* **WHAT YOU NEED TO DO**
Below are the records; pull every line that includes "gold".

[Transcribed page contents]

=== Section Start ===

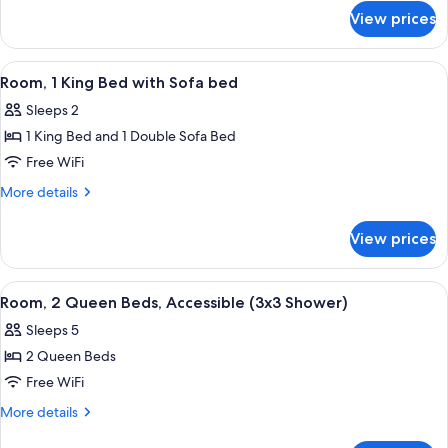
(3x3
for
View prices
Room,
Shower)
2
Queen
View
A hotel room with a bed, desk, televis
4
Beds,
Room, 1 King Bed with Sofa bed
all
Accessible
Sleeps 2
(3x3
photos
Shower)
1 King Bed and 1 Double Sofa Bed
for
Room,
Free WiFi
1
More
More details
King
details
for
Bed
View prices
Room,
with
1
Sofa
King
View
A hotel room with two beds, a desk with
4
bed
Bed
Room, 2 Queen Beds, Accessible (3x3 Shower)
all
with
Sleeps 5
Sofa
photos
bed
2 Queen Beds
for
Room,
Free WiFi
2
More
More details
Queen
details
for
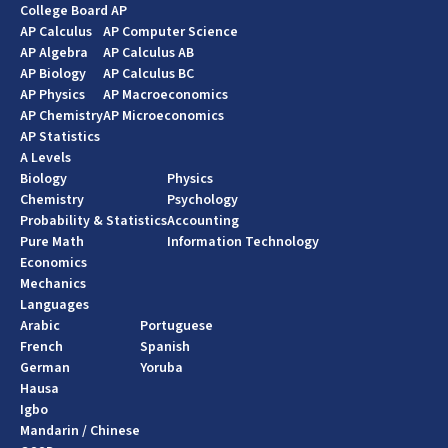
College Board AP
AP Calculus
AP Computer Science
AP Algebra
AP Calculus AB
AP Biology
AP Calculus BC
AP Physics
AP Macroeconomics
AP Chemistry
AP Microeconomics
AP Statistics
A Levels
Biology
Physics
Chemistry
Psychology
Probability & Statistics
Accounting
Pure Math
Information Technology
Economics
Mechanics
Languages
Arabic
Portuguese
French
Spanish
German
Yoruba
Hausa
Igbo
Mandarin / Chinese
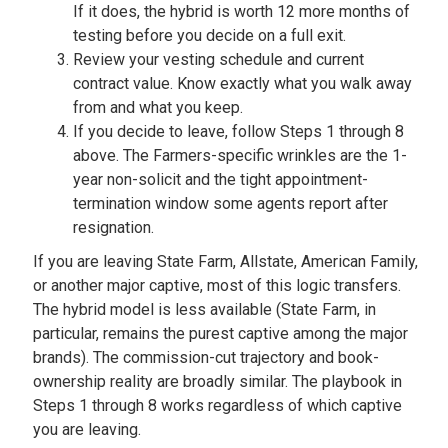
If it does, the hybrid is worth 12 more months of
testing before you decide on a full exit.
Review your vesting schedule and current
contract value. Know exactly what you walk away
from and what you keep.
If you decide to leave, follow Steps 1 through 8
above. The Farmers-specific wrinkles are the 1-
year non-solicit and the tight appointment-
termination window some agents report after
resignation.
If you are leaving State Farm, Allstate, American Family,
or another major captive, most of this logic transfers.
The hybrid model is less available (State Farm, in
particular, remains the purest captive among the major
brands). The commission-cut trajectory and book-
ownership reality are broadly similar. The playbook in
Steps 1 through 8 works regardless of which captive
you are leaving.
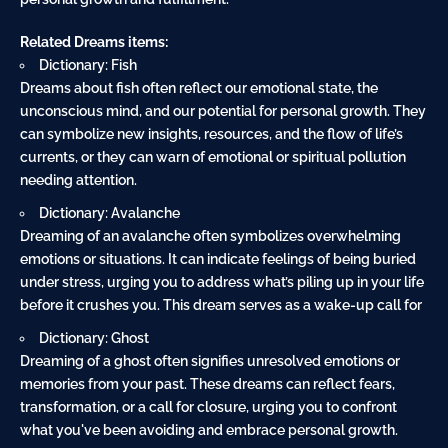
Related Dreams items:
Dictionary: Fish
Dreams about fish often reflect our emotional state, the
unconscious mind, and our potential for personal growth. They
can symbolize new insights, resources, and the flow of life’s
currents, or they can warn of emotional or spiritual pollution
needing attention.
Dictionary: Avalanche
Dreaming of an avalanche often symbolizes overwhelming
emotions or situations. It can indicate feelings of being buried
under stress, urging you to address what’s piling up in your life
before it crushes you. This dream serves as a wake-up call for
Dictionary: Ghost
Dreaming of a ghost often signifies unresolved emotions or
memories from your past. These dreams can reflect fears,
transformation, or a call for closure, urging you to confront
what you've been avoiding and embrace personal growth.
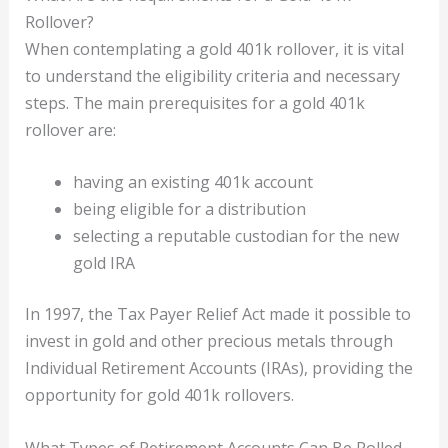
Rollover?
When contemplating a gold 401k rollover, it is vital
to understand the eligibility criteria and necessary
steps. The main prerequisites for a gold 401k
rollover are:
having an existing 401k account
being eligible for a distribution
selecting a reputable custodian for the new
gold IRA
In 1997, the Tax Payer Relief Act made it possible to
invest in gold and other precious metals through
Individual Retirement Accounts (IRAs), providing the
opportunity for gold 401k rollovers.
What Types of Retirement Accounts Can Be Rolled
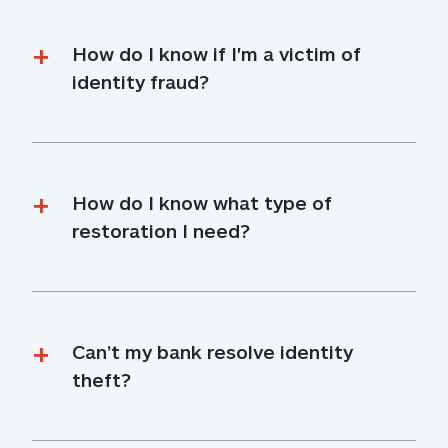
How do I know if I'm a victim of 
identity fraud?
How do I know what type of 
restoration I need?
Can’t my bank resolve identity 
theft?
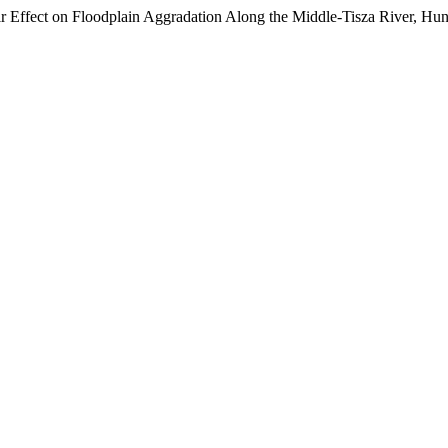
 Effect on Floodplain Aggradation Along the Middle-Tisza River, Hu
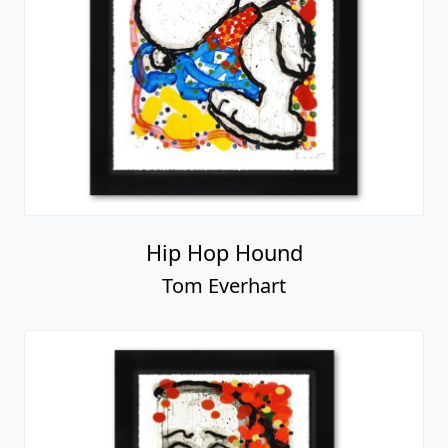
Hip Hop Hound
Tom Everhart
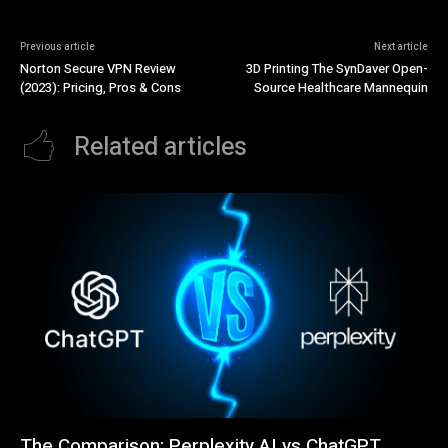
Previous article
Next article
Norton Secure VPN Review
3D Printing The SynDaver Open-
(2023): Pricing, Pros & Cons
Source Healthcare Mannequin
Related articles
The Comparison: Perplexity AI vs ChatGPT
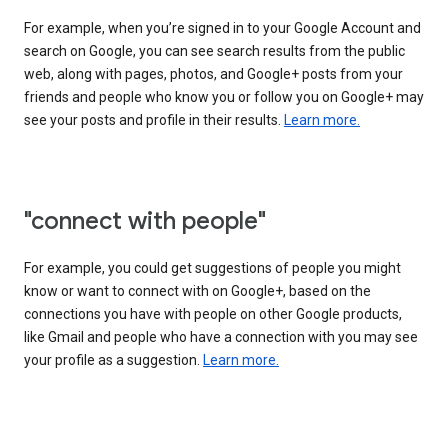
For example, when you’re signed in to your Google Account and
search on Google, you can see search results from the public
web, along with pages, photos, and Google+ posts from your
friends and people who know you or follow you on Google+ may
see your posts and profile in their results.
Learn more.
"connect with people"
For example, you could get suggestions of people you might
know or want to connect with on Google+, based on the
connections you have with people on other Google products,
like Gmail and people who have a connection with you may see
your profile as a suggestion.
Learn more.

=== Section End ===

* **ANSWER SECTION**
When contemplating a gold 401k rollover, it is vital
steps. The main prerequisites for a gold 401k
gold IRA
invest in gold and other precious metals through
opportunity for gold 401k rollovers.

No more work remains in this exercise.